> **PROBLEM**: When you reach the line containing "Pályázati Előminősítés" in the entries below, begin reproducing lines exactly, and stop once the line containing "Az Ön engedélyével" is done.

[Start of Attachment]

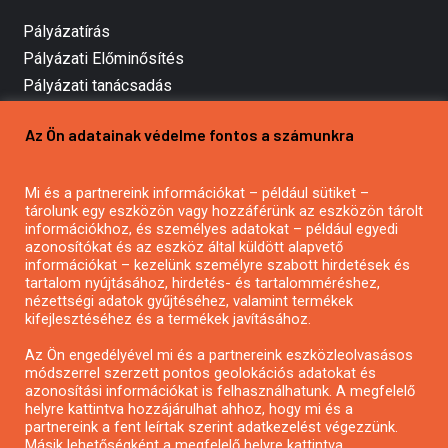
Pályázatírás
Pályázati Előminősítés
Pályázati tanácsadás
Pályázatírás vállalkozásoknak
Az Ön adatainak védelme fontos a számunkra
Mezőgazdasági pályázatírás
Pályázatírás magánszemélyeknek
Mi és a partnereink információkat – például sütiket –
Pályázatírás civil szervezeteknek
tárolunk egy eszközön vagy hozzáférünk az eszközön tárolt
Pályázatírás önkormányzatoknak
információkhoz, és személyes adatokat – például egyedi
azonosítókat és az eszköz által küldött alapvető
Pályázatfigyelés
információkat – kezelünk személyre szabott hirdetések és
Specifikus pályázatfigyelés vagy hírlevél
tartalom nyújtásához, hirdetés- és tartalomméréshez,
nézettségi adatok gyűjtéséhez, valamint termékek
kifejlesztéséhez és a termékek javításához.
PÁLYÁZATFIGYELŐ
Az Ön engedélyével mi és a partnereink eszközleolvasásos
módszerrel szerzett pontos geolokációs adatokat és
azonosítási információkat is felhasználhatunk. A megfelelő
helyre kattintva hozzájárulhat ahhoz, hogy mi és a
Pályázatok magánszemélyeknek
partnereink a fent leírtak szerint adatkezelést végezzünk.
Pályázatok civil szervezeteknek
Másik lehetőségként a megfelelő helyre kattintva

[End of Attachment]

> **REPLY TO THE EXERCISE**:
Pályázati Előminősítés
Pályázati tanácsadás
Pályázatírás vállalkozásoknak
Az Ön adatainak védelme fontos a számunkra
Mezőgazdasági pályázatírás
Pályázatírás magánszemélyeknek
Mi és a partnereink információkat – például sütiket –
Pályázatírás civil szervezeteknek
tárolunk egy eszközön vagy hozzáférünk az eszközön tárolt
Pályázatírás önkormányzatoknak
információkhoz, és személyes adatokat – például egyedi
azonosítókat és az eszköz által küldött alapvető
Pályázatfigyelés
információkat – kezelünk személyre szabott hirdetések és
Specifikus pályázatfigyelés vagy hírlevél
tartalom nyújtásához, hirdetés- és tartalomméréshez,
nézettségi adatok gyűjtéséhez, valamint termékek
kifejlesztéséhez és a termékek javításához.
PÁLYÁZATFIGYELŐ
Az Ön engedélyével mi és a partnereink eszközleolvasásos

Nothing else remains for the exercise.